As the last day at work approaches you inevitably become more reflective, if not maudlin! However, what you might find worthy of your time to read is rather different from what I might want to reminisce about. So here’s my pitch - why does working in the Government Veterinary Services (GVS) give the potential for a fantastic career?
First, the context of what we do. There is a lot that is good about providing great veterinary services to paying customers, but government employs us to deliver public goods. Essentially to make happen what society values in relation to animal health and welfare and that the market, businesses operating for profit, won’t do on its own. That is true of our Official Veterinarian (OV) colleagues in abattoirs, standing up for animal welfare as well as protecting public health, and our scientists working at the frontiers of research, for example to deliver the next generation foot and mouth disease (FMD) vaccine that will transform life for livestock producers globally. And every one of us in between, who I won’t attempt to list as the scope of what we vets do in government is so wide.
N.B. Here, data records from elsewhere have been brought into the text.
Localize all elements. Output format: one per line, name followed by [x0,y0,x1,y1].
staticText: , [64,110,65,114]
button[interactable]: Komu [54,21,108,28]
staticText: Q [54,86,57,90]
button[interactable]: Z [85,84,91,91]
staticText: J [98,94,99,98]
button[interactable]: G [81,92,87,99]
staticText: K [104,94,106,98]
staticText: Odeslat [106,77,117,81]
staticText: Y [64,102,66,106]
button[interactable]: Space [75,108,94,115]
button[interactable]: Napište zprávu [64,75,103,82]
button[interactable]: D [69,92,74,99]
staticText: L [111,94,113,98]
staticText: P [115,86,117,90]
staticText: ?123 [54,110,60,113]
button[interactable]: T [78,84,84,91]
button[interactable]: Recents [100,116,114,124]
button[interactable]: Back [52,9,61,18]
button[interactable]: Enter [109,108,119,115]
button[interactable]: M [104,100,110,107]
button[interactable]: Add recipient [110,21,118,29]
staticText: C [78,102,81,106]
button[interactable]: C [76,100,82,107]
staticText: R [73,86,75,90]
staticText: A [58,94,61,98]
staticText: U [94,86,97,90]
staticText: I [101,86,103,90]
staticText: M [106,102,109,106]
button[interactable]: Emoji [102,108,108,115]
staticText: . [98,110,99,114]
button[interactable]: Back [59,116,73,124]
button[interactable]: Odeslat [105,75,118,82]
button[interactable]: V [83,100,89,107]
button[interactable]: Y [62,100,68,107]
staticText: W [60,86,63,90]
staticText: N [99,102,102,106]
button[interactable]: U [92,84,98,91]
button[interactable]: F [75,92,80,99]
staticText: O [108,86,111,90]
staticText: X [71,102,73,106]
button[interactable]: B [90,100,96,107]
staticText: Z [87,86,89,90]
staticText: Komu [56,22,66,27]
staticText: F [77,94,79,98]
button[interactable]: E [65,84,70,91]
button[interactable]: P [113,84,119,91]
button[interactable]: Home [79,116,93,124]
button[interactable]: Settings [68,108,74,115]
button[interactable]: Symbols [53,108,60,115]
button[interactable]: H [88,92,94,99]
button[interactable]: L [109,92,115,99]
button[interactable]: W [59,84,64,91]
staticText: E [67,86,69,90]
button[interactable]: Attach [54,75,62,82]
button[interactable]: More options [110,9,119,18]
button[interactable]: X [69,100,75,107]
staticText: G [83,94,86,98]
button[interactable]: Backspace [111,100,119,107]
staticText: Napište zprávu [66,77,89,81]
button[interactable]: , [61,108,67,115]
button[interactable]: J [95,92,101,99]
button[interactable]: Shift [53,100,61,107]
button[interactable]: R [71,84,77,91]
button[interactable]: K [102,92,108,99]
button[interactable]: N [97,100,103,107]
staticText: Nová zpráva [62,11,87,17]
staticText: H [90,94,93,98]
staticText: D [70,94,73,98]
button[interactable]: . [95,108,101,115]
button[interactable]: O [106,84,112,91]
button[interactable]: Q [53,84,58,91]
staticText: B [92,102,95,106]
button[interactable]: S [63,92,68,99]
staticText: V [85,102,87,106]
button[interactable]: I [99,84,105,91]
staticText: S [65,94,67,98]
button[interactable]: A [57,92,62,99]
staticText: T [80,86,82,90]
Then the impact. We mainly work for whole populations – everyone who eats or uses animal products; all the farmers who suffer from a disease outbreak; all the animals used in research, transported, slaughtered, competed and otherwise exploited for human wellbeing. We ensure that government policies in all these areas are well founded on evidence and sound veterinary judgement and ensure that those policies are effectively delivered.
Finally, the personal opportunities. As professionals, we enter government at a relatively high level, doing responsible jobs on our own initiative. It may feel like being a cog in a big machine of government delivery, but each of us cogs has a crucial role. To do what we do well requires us to be professionally excellent and to have great wider skills, or competencies in government parlance. We have to communicate, influence and persuade. We may have the law behind us, but generally we secure compliance by consent, with enforcement a last and very expensive resort.
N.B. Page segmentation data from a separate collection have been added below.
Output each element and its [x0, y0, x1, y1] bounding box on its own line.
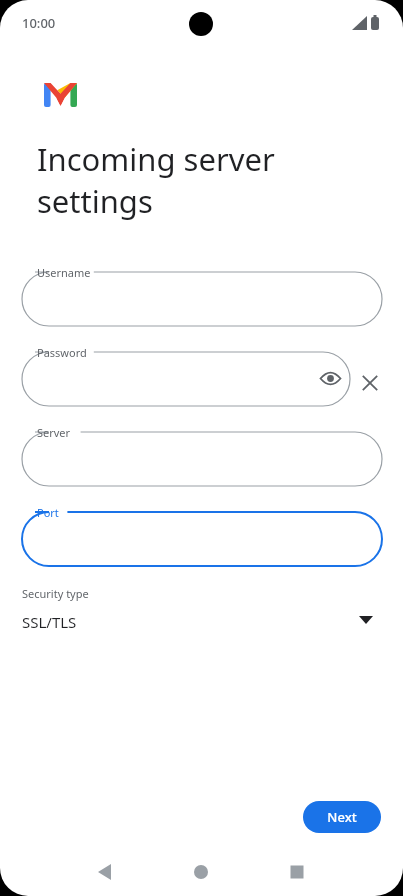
button[interactable]: Clear password	[356, 369, 384, 397]
button[interactable]: Port	[22, 512, 382, 566]
staticText: SSL/TLS	[22, 612, 77, 632]
button[interactable]: Password	[22, 352, 350, 406]
button[interactable]: Server	[22, 432, 382, 486]
button[interactable]: Show password	[317, 365, 344, 392]
staticText: Port	[37, 505, 59, 520]
staticText: 10:00	[22, 14, 56, 32]
button[interactable]: Username	[22, 272, 382, 326]
button[interactable]: Home	[181, 852, 221, 892]
button[interactable]: Next	[303, 801, 381, 833]
button[interactable]: Security type	[22, 584, 382, 634]
staticText: Next	[327, 808, 357, 826]
staticText: Username	[37, 265, 91, 280]
button[interactable]: Back	[85, 852, 125, 892]
staticText: Incoming server settings	[37, 138, 367, 222]
staticText: Security type	[22, 586, 89, 601]
staticText: Server	[37, 425, 71, 440]
staticText: Password	[37, 345, 87, 360]
button[interactable]: Recent apps	[277, 852, 317, 892]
You can grow into any of our entry level jobs to have a fulfilling career, personal esteem and the respect of your peers and the wider community that you work in. If that’s you, you are the core capability of GVS, and we cannot operate without you. But you can also progress, varying your career by having different roles over time, gaining experience and perhaps moving up through our hierarchy, increasingly building a wider skill set from your professional base to realise your potential and ambition. The Chief Veterinary Officer (CVO) is not the top of that pathway; that would be the Head of the Civil Service, leaving your specialism behind and requiring a pretty gifted and highly motivated individual. But why not? We vets are, after all, amongst the brightest minds the population has to offer, aren’t we?
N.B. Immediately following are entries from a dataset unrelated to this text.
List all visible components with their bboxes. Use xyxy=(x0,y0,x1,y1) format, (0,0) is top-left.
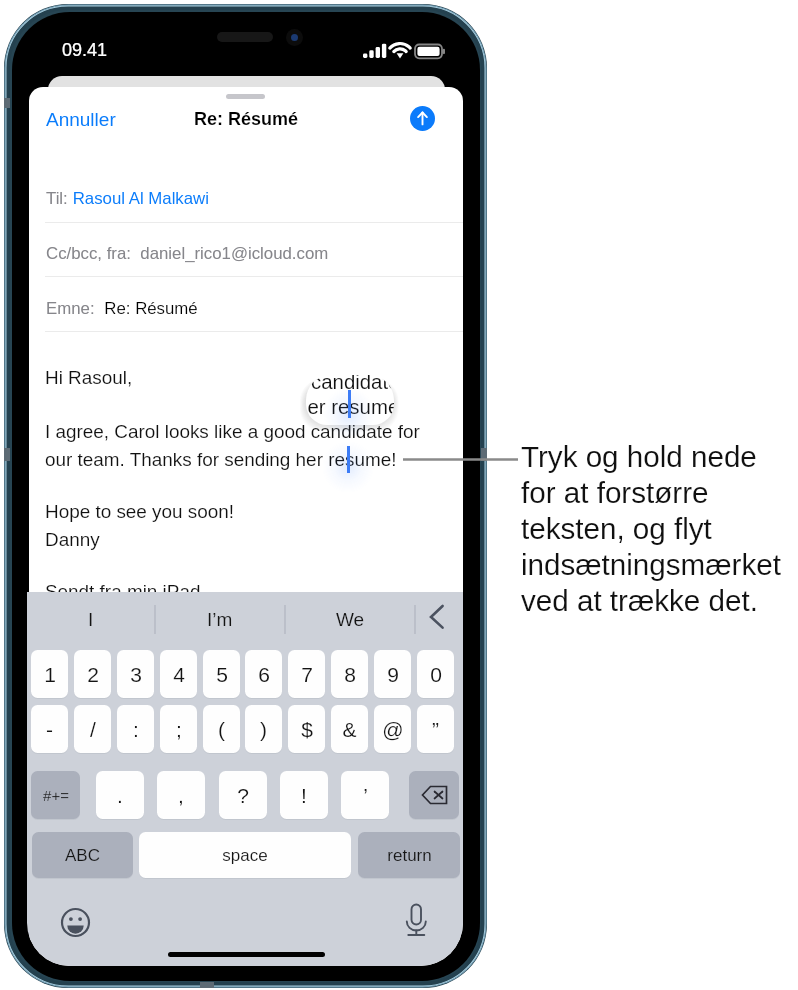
staticText: 8 xyxy=(344,663,356,686)
button[interactable]: Til: xyxy=(40,175,463,222)
staticText: 0 xyxy=(430,663,442,686)
staticText: @ xyxy=(382,718,404,741)
staticText: 7 xyxy=(301,663,313,686)
staticText: Tryk og hold nede for at forstørre tekst… xyxy=(521,440,789,617)
button[interactable]: ! xyxy=(280,771,328,819)
button[interactable]: We xyxy=(305,592,395,646)
staticText: : xyxy=(133,718,139,741)
staticText: - xyxy=(46,718,53,741)
staticText: I agree, Carol looks like a good candida… xyxy=(45,421,420,470)
staticText: $ xyxy=(301,718,313,741)
button[interactable]: , xyxy=(157,771,205,819)
button[interactable]: 8 xyxy=(331,650,368,698)
button[interactable]: space xyxy=(139,832,351,878)
button[interactable]: 6 xyxy=(245,650,282,698)
staticText: 3 xyxy=(130,663,142,686)
staticText: Rasoul Al Malkawi xyxy=(68,189,209,208)
button[interactable]: 9 xyxy=(374,650,411,698)
button[interactable]: 1 xyxy=(31,650,68,698)
button[interactable]: Cc/bcc, fra: xyxy=(40,230,463,276)
button[interactable]: 3 xyxy=(117,650,154,698)
staticText: #+= xyxy=(43,787,69,804)
staticText: Til: xyxy=(46,189,68,208)
staticText: Hi Rasoul, xyxy=(45,367,133,388)
staticText: 9 xyxy=(387,663,399,686)
button[interactable]: : xyxy=(117,705,154,753)
button[interactable]: ? xyxy=(219,771,267,819)
staticText: Emne: xyxy=(46,299,95,318)
staticText: Sendt fra min iPad xyxy=(45,581,201,602)
staticText: ( xyxy=(218,718,225,741)
staticText: ! xyxy=(301,784,307,807)
staticText: 6 xyxy=(258,663,270,686)
button[interactable]: 0 xyxy=(417,650,454,698)
button[interactable]: Previous suggestion xyxy=(415,592,461,646)
staticText: I xyxy=(88,609,94,630)
button[interactable]: Emne: xyxy=(40,285,463,331)
staticText: good candidate for xyxy=(306,375,394,394)
staticText: Cc/bcc, fra: xyxy=(46,244,131,263)
button[interactable]: ) xyxy=(245,705,282,753)
staticText: 2 xyxy=(87,663,99,686)
staticText: 1 xyxy=(44,663,56,686)
staticText: Annuller xyxy=(46,109,116,130)
staticText: I’m xyxy=(207,609,233,630)
button[interactable]: 4 xyxy=(160,650,197,698)
staticText: ’ xyxy=(363,784,368,807)
button[interactable]: / xyxy=(74,705,111,753)
button[interactable]: Dictation xyxy=(399,903,433,937)
button[interactable]: - xyxy=(31,705,68,753)
staticText: ? xyxy=(237,784,249,807)
staticText: ” xyxy=(432,718,439,741)
button[interactable]: ( xyxy=(203,705,240,753)
staticText: daniel_rico1@icloud.com xyxy=(131,244,329,263)
button[interactable]: #+= xyxy=(31,771,80,819)
button[interactable]: Send xyxy=(410,106,435,131)
button[interactable]: return xyxy=(358,832,460,878)
button[interactable]: 2 xyxy=(74,650,111,698)
staticText: Re: Résumé xyxy=(95,299,198,318)
button[interactable]: & xyxy=(331,705,368,753)
button[interactable]: ” xyxy=(417,705,454,753)
button[interactable]: Backspace xyxy=(409,771,459,819)
button[interactable]: @ xyxy=(374,705,411,753)
button[interactable]: ABC xyxy=(32,832,133,878)
button[interactable]: 5 xyxy=(203,650,240,698)
button[interactable]: ’ xyxy=(341,771,389,819)
staticText: Hope to see you soon! Danny xyxy=(45,501,235,550)
staticText: , xyxy=(178,784,184,807)
staticText: return xyxy=(387,846,432,865)
button[interactable]: I xyxy=(46,592,136,646)
staticText: space xyxy=(222,846,268,865)
button[interactable]: Annuller xyxy=(40,104,122,134)
staticText: ; xyxy=(176,718,182,741)
staticText: Re: Résumé xyxy=(194,109,299,129)
button[interactable]: 7 xyxy=(288,650,325,698)
staticText: 4 xyxy=(173,663,185,686)
staticText: We xyxy=(336,609,365,630)
button[interactable]: Emoji keyboard xyxy=(58,905,93,940)
button[interactable]: . xyxy=(96,771,144,819)
button[interactable]: I’m xyxy=(175,592,265,646)
staticText: / xyxy=(90,718,96,741)
staticText: 5 xyxy=(216,663,228,686)
button[interactable]: $ xyxy=(288,705,325,753)
button[interactable]: ; xyxy=(160,705,197,753)
staticText: sending her resume! xyxy=(306,396,394,419)
staticText: . xyxy=(117,784,123,807)
staticText: ABC xyxy=(65,846,100,865)
staticText: ) xyxy=(260,718,267,741)
staticText: 09.41 xyxy=(62,40,108,60)
staticText: & xyxy=(342,718,357,741)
What has government service done for me?
To move on from generalities, and to misquote Monty Python, “what has Government Service done for me?” After working in UK practice and in Government service in Belize and Yemen, I joined the UK Government as a new entrant Veterinary Officer (VO) in Itchen Abbas, Hampshire, where I was inducted, mentored and supported “on the job” by my vet and animal health officer colleagues. I was lucky to be encouraged by an experienced colleague to look beyond the task list to the reason for what we did, to what makes for an effective animal health service and to understand why “the centre” set policies that were sometimes less than obviously “the right thing”. If that interests you, do join the Association of Government Vets or the Veterinary Public Health Association to engage in some of the debates.
That interest led me to seek promotion to a Vet Adviser role in London and I first worked on international trade. This made me get my head around the whole regulatory framework for animal health and welfare and food safety, as that is the basis for export negotiations, and introduced me to the EU and representing the UK there. There were opportunities to travel, including the first of many trips to China. I progressively learnt “policy” on the job and through the training courses that government sent me on, and got promoted twice.
In 2005 the CVO snapped me out of my role as Head of International Trade to head up the BSE team instead. This happened after I had spent 8 years learning about and becoming confident in trade, and was a move that I would not have made willingly! However it was key to the rest of my career in government. After a further job leading on animal welfare policy, 2008 found me heading the team that worked on EU and international agriculture policy, not a veterinary role at all but learning about, amongst other stuff, the Common Agricultural Policy. That made my head hurt, but I was happy in the role. However the CVO job came up, and it was too good an opportunity to miss, and I got it. Why? As ever, a mix of skills, experience and personality, but I guarantee that I would not have been successful if I had stuck in that trade role.
The CVO role is challenging and rewarding. I worry incessantly about whether our infrastructure and people capability is maintained sufficiently to reduce risks of disease, spot new threats quickly, and deal with emergencies. I think it is, but all those elements need constant care and attention, not least our people! I get to travel, to negotiate at the highest level with trading partners and the EU, and to work with an inspiring range of leaders from farming and vet stakeholders, through welfare groups to retailers, and of course our Ministers. It’ll be funny when all that stops for me on 1st March. My thoughts will be with you all, and with the new UK CVO, Christine Middlemiss!